(AIM OF THE TASK) Make an exact copy of the entries, taking out every picture.
┏━━
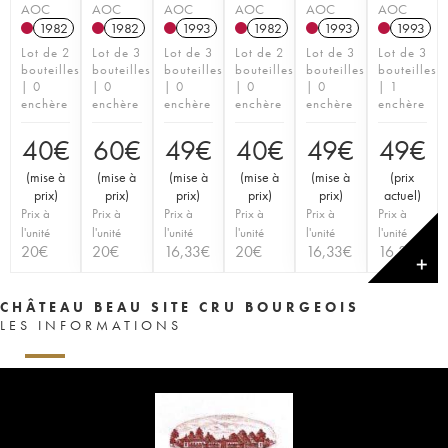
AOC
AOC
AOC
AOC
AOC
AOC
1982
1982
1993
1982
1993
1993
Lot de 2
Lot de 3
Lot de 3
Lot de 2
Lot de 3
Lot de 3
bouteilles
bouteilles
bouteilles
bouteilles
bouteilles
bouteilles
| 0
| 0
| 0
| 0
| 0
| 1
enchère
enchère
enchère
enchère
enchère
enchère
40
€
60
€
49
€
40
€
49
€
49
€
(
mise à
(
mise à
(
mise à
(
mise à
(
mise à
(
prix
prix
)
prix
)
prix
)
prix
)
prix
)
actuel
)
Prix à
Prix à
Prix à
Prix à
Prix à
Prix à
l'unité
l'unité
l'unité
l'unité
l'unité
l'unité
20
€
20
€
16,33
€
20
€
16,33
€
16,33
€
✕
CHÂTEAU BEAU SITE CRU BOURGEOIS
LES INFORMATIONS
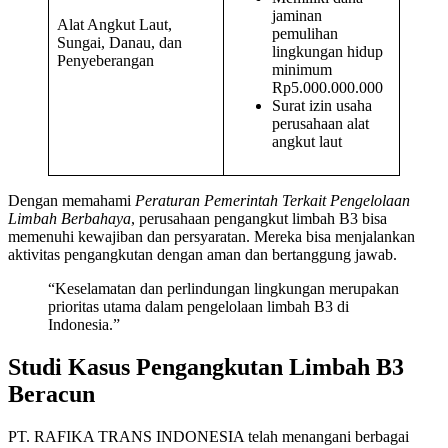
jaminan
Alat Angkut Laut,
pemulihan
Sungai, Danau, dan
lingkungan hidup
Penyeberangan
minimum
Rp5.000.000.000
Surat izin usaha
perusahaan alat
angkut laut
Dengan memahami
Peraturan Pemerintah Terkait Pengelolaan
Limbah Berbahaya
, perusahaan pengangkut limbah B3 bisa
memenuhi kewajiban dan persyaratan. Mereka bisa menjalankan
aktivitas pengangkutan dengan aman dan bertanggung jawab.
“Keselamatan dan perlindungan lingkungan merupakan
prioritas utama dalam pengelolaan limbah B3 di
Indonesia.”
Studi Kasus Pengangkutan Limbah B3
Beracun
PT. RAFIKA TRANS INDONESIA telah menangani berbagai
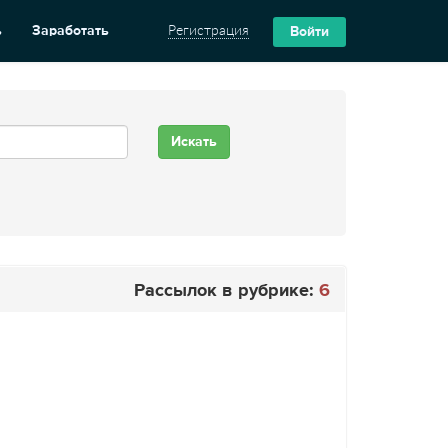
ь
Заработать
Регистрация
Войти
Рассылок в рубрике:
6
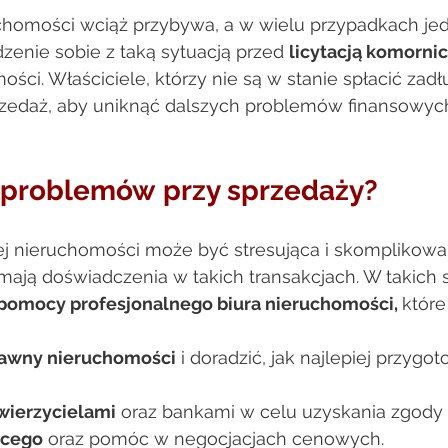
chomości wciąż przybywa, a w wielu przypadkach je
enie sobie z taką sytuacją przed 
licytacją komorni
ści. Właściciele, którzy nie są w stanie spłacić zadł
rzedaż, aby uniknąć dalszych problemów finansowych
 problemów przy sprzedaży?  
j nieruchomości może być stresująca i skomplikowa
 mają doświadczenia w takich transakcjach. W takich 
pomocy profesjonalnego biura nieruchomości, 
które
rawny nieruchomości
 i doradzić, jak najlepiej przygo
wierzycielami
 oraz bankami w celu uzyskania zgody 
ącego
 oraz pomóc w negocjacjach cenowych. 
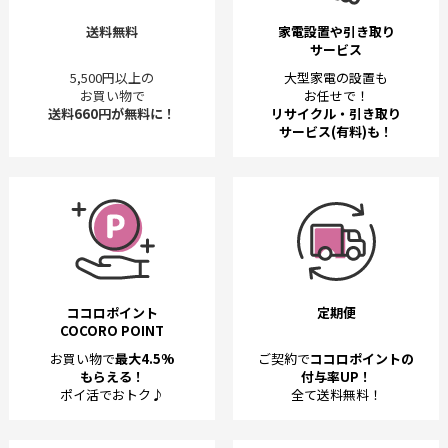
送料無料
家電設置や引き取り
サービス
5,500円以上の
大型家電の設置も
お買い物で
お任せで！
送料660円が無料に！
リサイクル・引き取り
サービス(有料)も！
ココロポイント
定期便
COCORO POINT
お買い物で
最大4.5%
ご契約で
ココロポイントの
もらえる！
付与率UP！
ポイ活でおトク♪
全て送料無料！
┗━━
(SOLVED PROBLEM)
AOC
AOC
AOC
AOC
AOC
AOC
1982
1982
1993
1982
1993
1993
Lot de 2
Lot de 3
Lot de 3
Lot de 2
Lot de 3
Lot de 3
bouteilles
bouteilles
bouteilles
bouteilles
bouteilles
bouteilles
| 0
| 0
| 0
| 0
| 0
| 1
enchère
enchère
enchère
enchère
enchère
enchère
40
€
60
€
49
€
40
€
49
€
49
€
(
mise à
(
mise à
(
mise à
(
mise à
(
mise à
(
prix
prix
)
prix
)
prix
)
prix
)
prix
)
actuel
)
Prix à
Prix à
Prix à
Prix à
Prix à
Prix à
l'unité
l'unité
l'unité
l'unité
l'unité
l'unité
20
€
20
€
16,33
€
20
€
16,33
€
16,33
€
✕
CHÂTEAU BEAU SITE CRU BOURGEOIS
LES INFORMATIONS
jaminan
Alat Angkut Laut,
pemulihan
Sungai, Danau, dan
lingkungan hidup
Penyeberangan
minimum
Rp5.000.000.000
Surat izin usaha
perusahaan alat
angkut laut
Dengan memahami
Peraturan Pemerintah Terkait Pengelolaan
Limbah Berbahaya
, perusahaan pengangkut limbah B3 bisa
memenuhi kewajiban dan persyaratan. Mereka bisa menjalankan
aktivitas pengangkutan dengan aman dan bertanggung jawab.
“Keselamatan dan perlindungan lingkungan merupakan
prioritas utama dalam pengelolaan limbah B3 di
Indonesia.”
Studi Kasus Pengangkutan Limbah B3
Beracun
PT. RAFIKA TRANS INDONESIA telah menangani berbagai
ь
Заработать
Регистрация
Войти
Рассылок в рубрике:
6
chomości wciąż przybywa, a w wielu przypadkach je
enie sobie z taką sytuacją przed 
licytacją komorni
ści. Właściciele, którzy nie są w stanie spłacić zadł
rzedaż, aby uniknąć dalszych problemów finansowych
 problemów przy sprzedaży?  
j nieruchomości może być stresująca i skomplikowa
 mają doświadczenia w takich transakcjach. W takich 
pomocy profesjonalnego biura nieruchomości, 
które
rawny nieruchomości
 i doradzić, jak najlepiej przygo
wierzycielami
 oraz bankami w celu uzyskania zgody 
ącego
 oraz pomóc w negocjacjach cenowych. 
送料無料
家電設置や引き取り
サービス
5,500円以上の
大型家電の設置も
お買い物で
お任せで！
送料660円が無料に！
リサイクル・引き取り
サービス(有料)も！
ココロポイント
定期便
COCORO POINT
お買い物で
最大4.5%
ご契約で
ココロポイントの
もらえる！
付与率UP！
ポイ活でおトク♪
全て送料無料！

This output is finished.